E ancora l’Intelligenza Artificiale, ormai pienamente in grado di “ingannare l’occhio umano” creando vere e proprie persone, facendoci vedere le loro vite “da film”, salvo scoprire poi che esse sono soltanto una costruzione digitale.
Affrontiamo queste importanti tematiche d’attualità con Angelo Romeo, professore associato di Sociologia della comunicazione presso l’Università “Guglielmo Marconi”.

L’Intelligenza Artificiale, anche con programmi molto semplici, consente non solo di realizzare testi formalmente ben scritti, ma permette la correzione e creazione di immagini che, seppur “virtuali” sembrano incredibilmente “reali”.
A livello sociologico, qual è o sarà l’impatto di ciò e come impatterà soprattutto sui più giovani?

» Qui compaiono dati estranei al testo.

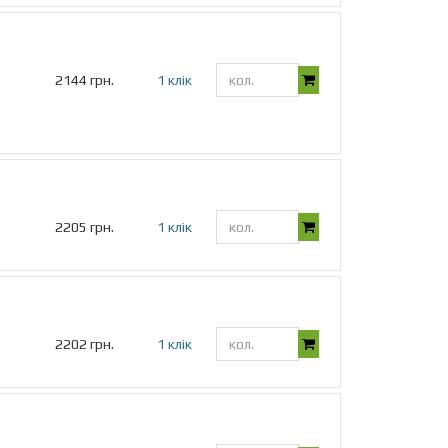
2144 грн.
1 клік
2205 грн.
1 клік
2202 грн.
1 клік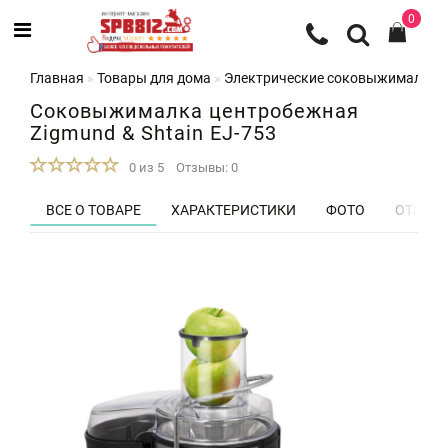
0
Главная
Товары для дома
Электрические соковыжималки
Соковыжималка центробежная
Zigmund & Shtain EJ-753
0 из 5
Отзывы: 0
ВСЕ О ТОВАРЕ
ХАРАКТЕРИСТИКИ
ФОТО
ОТЗЫВЫ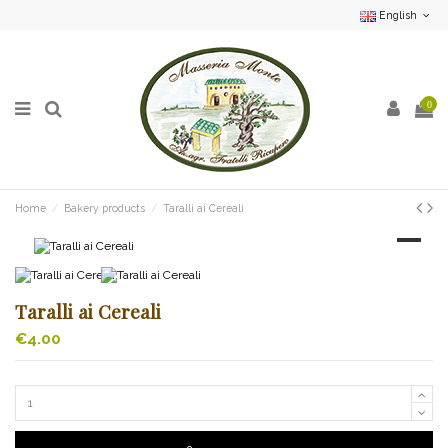
English
0
Home
Bakery products
Taralli ai Cereali
Taralli ai Cereali
€4.00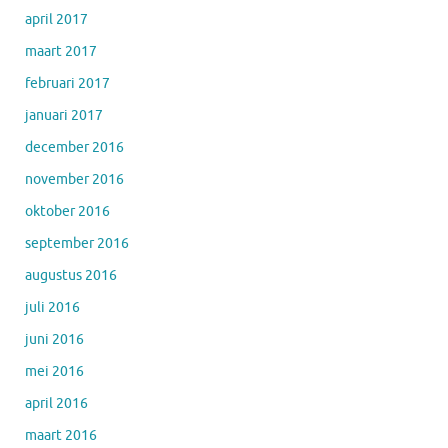
april 2017
maart 2017
februari 2017
januari 2017
december 2016
november 2016
oktober 2016
september 2016
augustus 2016
juli 2016
juni 2016
mei 2016
april 2016
maart 2016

Sicuramente l’Intelligenza Artificiale oggi sta ridefinendo il modo di scrivere ma ancor di più ridefinendo il modo di pensare.
A livello sociologico sta cambiando tanto, nel senso che i giovani di oggi, che vivono fortemente ancorati alla tecnologia e fanno della rete lo spazio vissuto a loro più gradito, si trovano davanti all’Intelligenza Artificiale e forse a comprendere ancora più da vicino quali siano le potenzialità. Credo quindi che i giovani siano ancora in una fase in cui stanno osservando l’IA e non si rendono conto pienamente di che cosa essa sia e cosa possa provocare nella loro vita.
Sicuramente c’è un allarme e la stessa attenzione che gli adulti mostrano nei confronti dell’IA, per i giovani sarà ancora più forte, perché appunto più propensi all’uso delle tecnologie, più di quanto possa avvenire per gli adulti e quindi, a livello sociale e relazionale, nei prossimi anni si dovrà fare attenzione proprio ai processi educativi, alla costruzione appunto di adeguati rapporti ma soprattutto a formare giovani che siano capaci di far fronte a queste trasformazioni e innovazioni tecnologiche.

Diventa difficile distinguere tra fake e reale. Quali strumenti adottare, anche noi come “comunicatori”, per far valere la realtà delle fonti e dei fatti?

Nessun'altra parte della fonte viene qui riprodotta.